17 декабря. Понедельник. Сегодня в Государственном совете закончено дело о воинской повинности. Возбуждено было несколько вопросов второстепенных (как-то: о евреях, меннонитах, о некоторых учебных заведениях); прозвучало несколько неуместных речей, но всё окончилось благополучно и, к общему удивлению, без всякого разногласия. Председатель наш вел мастерски всё это обширное дело и умел согласовать мнения, казавшиеся первоначально непримиримыми. Генерал Веригин вздумал было произнести заключительную речь и наговорил много пустяков. Великий князь, возразив ему несколькими словами, достойным образом закончил это великое государственное дело.

21 декабря. Пятница. Сегодня в Совете министров происходило совещание об усилении надзора за народными школами.
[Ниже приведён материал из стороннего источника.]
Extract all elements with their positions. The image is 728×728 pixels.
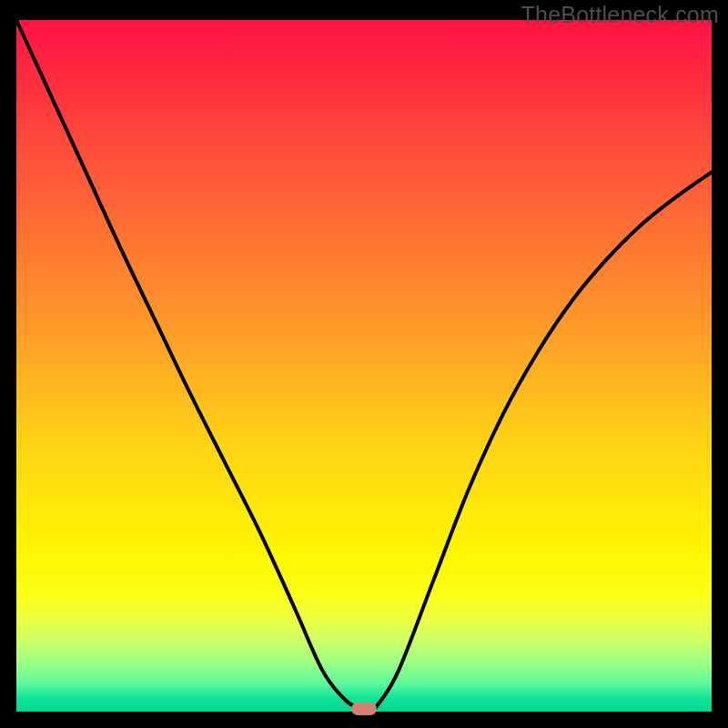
optimal-marker	[351, 703, 377, 715]
chart-stage: TheBottleneck.com	[0, 0, 728, 728]
curve-svg	[16, 20, 712, 712]
plot-inner	[16, 20, 712, 712]
plot-area	[16, 20, 712, 712]
watermark-text: TheBottleneck.com	[521, 2, 719, 28]
bottleneck-curve-path	[16, 20, 712, 713]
Государь открыл заседание объяснением цели его: он указал на обнаруженные в последнее время прискорбные факты, показывающие, что злонамеренные люди занимаются среди простого народа и в народных школах пропагандой самых гибельных и преступных учений, подрывая основы государственного, общественного и семейного союза. Затем граф Шувалов добрый час говорил на эту тему, читал справки и выборки из нескольких следственных и судных дел, представил в самых мрачных красках картину растления народа злоумышленниками-пропагандистами и закончил предложением некоторых неотложных мер к установлению надзора за народными школами. Главнейшей мерой предлагалось обращение к русскому дворянству и возложение на него, в лице его предводителей губернских и уездных, наблюдения за школами. Прочитали готовый проект высокопарного рескрипта на имя министра народного просвещения…
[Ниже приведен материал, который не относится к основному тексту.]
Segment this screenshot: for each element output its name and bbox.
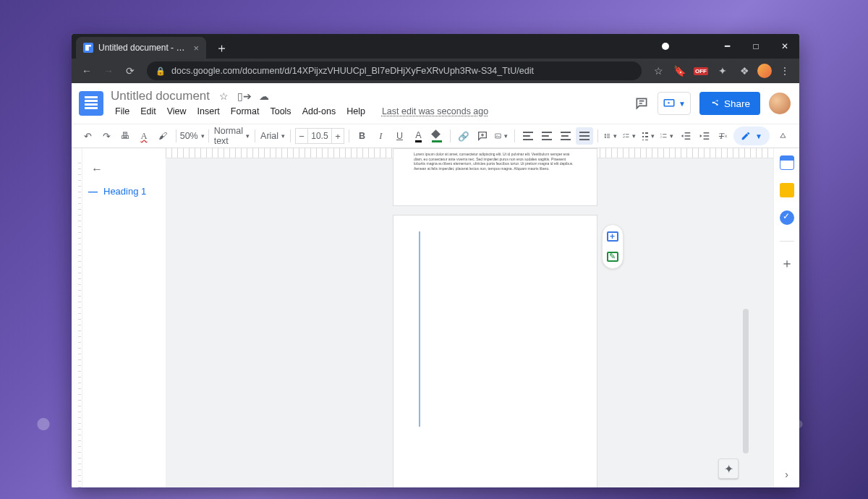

Заявленную мысль, разумеется, поддерживали граф Толстой, граф Пален и Валуев. Очевидно, между ними и графом Шуваловым заранее состоялось соглашение. Тимашев не присутствовал по болезни. Из прочих же присутствовавших в Совете, все выступили против предположенной меры. Граф Строганов, прежде поддерживавший графа Толстого, теперь явился главным оппонентом его: он объяснил, что предположенная мера идет вразрез и с учреждением училищных советов, и с положением о земских учреждениях. Даже князь Горчаков, князь Урусов, граф Игнатьев высказались против предложения, каждый со своей точки зрения.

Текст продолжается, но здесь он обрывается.